Is passwordless authentication actually the way to go?

Experts reckon that passwords are no longer a secure method of identity verification.
6 May 2021

World Password Day: Is passwordless authentication actually the way forward?(Photo by Philippe HUGUEN / AFP)

  • Although completely eliminating passwords may be impossible, a passwordless approach could be the answer to many authentication and security challenges
  • Passwordless authentication also increases workplace productivity as employees no longer need to spend time inputting and changing passwords

World Password Day has got us thinking – simple authentication methods are inherently vulnerable to cyber attacks. The consequences of using only username-and-password combinations are well known for they are easily compromised and difficult to manage, costing enterprises billions of dollars annually. Tech and security analysts predict enterprises will shift to passwordless authentication for users to stay digitally secure in the future.

All these years, users are inundated with passwords in their personal and professional lives. Password reset requests comprise a lion’s share of IT help desk tickets, resulting in lost productivity for users and increased support costs for the business. Looking back in the last two decades, multi-factor authentication (MFA) has matured as a necessary additional layer of security to the primary password authentication. 

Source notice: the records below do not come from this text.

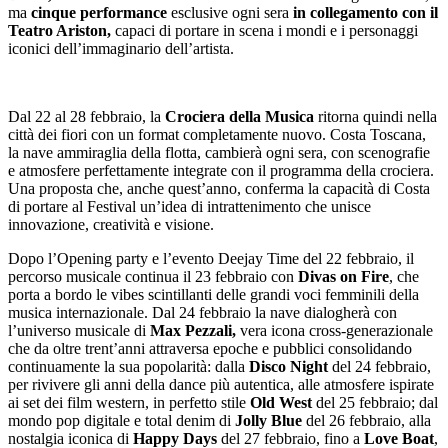
ma
cinque performance
esclusive ogni sera
in collegamento con il
Teatro Ariston,
capaci di portare in scena i mondi e i personaggi
iconici dell’immaginario dell’artista.
Dal 22 al 28 febbraio, la
Crociera della Musica
ritorna quindi nella
città dei fiori con un format completamente nuovo. Costa Toscana,
la nave ammiraglia della flotta, cambierà ogni sera, con scenografie
e atmosfere perfettamente integrate con il programma della crociera.
Una proposta che, anche quest’anno, conferma la capacità di Costa
di portare al Festival un’idea di intrattenimento che unisce
innovazione, creatività e visione.
Dopo l’Opening party e l’evento Deejay Time del 22 febbraio, il
percorso musicale continua il 23 febbraio con
Divas on Fire
, che
porta a bordo le vibes scintillanti delle grandi voci femminili della
musica internazionale. Dal 24 febbraio la nave dialogherà con
l’universo musicale di
Max Pezzali,
vera icona cross‑generazionale
che da oltre trent’anni attraversa epoche e pubblici consolidando
continuamente la sua popolarità: dalla
Disco Night
del 24 febbraio,
per rivivere gli anni della dance più autentica, alle atmosfere ispirate
ai set dei film western, in perfetto stile
Old West
del 25 febbraio; dal
mondo pop digitale e total denim di
Jolly Blue
del 26 febbraio, alla
nostalgia iconica di
Happy Days
del 27 febbraio, fino a
Love Boat
,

The password primary authentication and the MFA secondary authentication became imperative as password theft and data dumps became routine. The humble single-factor password, going on 60 years of existence, simply hasn’t stood the test of time. In 2019, an anonymous creator released 2.2 billion usernames and passwords freely across attacker forums, known at that time to be the largest collection of breaches.

A year ago, NordPass estimated that the average person had 70 to 80 passwords. And yet, compromised passwords and exposed credentials remain the number-one cause for hacking-related breaches. Now, with the Covid-19 pandemic driving the rapid shift to remote work, coupled with the cybersecurity pressures following a slew of significant cyberattacks in 2020, the urgency to move away from passwords has never been greater.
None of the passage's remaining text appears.